DATA FOR ANALYSIS:
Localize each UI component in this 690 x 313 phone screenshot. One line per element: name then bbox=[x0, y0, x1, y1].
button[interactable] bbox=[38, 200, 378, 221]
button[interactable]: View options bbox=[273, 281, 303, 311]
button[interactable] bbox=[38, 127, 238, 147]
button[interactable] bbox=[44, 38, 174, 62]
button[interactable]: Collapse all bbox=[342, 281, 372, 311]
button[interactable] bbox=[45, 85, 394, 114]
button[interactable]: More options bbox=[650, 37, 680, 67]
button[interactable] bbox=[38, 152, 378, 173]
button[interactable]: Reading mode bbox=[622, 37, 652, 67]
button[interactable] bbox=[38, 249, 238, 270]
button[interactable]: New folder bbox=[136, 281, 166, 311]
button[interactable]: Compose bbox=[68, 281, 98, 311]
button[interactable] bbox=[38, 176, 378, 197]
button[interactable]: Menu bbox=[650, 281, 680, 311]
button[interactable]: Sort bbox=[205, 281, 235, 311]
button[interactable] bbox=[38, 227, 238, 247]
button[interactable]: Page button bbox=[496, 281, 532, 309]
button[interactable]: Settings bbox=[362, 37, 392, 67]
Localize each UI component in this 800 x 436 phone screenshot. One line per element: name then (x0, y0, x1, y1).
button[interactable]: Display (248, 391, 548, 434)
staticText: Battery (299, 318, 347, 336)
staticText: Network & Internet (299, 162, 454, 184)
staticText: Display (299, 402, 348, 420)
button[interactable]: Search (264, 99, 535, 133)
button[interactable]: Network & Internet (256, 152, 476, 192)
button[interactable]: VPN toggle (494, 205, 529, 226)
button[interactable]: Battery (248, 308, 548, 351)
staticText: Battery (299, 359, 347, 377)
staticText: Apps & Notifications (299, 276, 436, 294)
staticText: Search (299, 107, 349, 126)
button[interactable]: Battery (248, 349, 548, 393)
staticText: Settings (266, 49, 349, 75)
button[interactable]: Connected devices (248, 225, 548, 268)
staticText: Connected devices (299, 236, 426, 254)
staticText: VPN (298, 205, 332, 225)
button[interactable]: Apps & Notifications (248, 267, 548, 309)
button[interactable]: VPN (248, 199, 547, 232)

THE TASK: Please find out how many lines of the material contain the string "this" and answer with the count alone.

SOLUTION BELOW: 2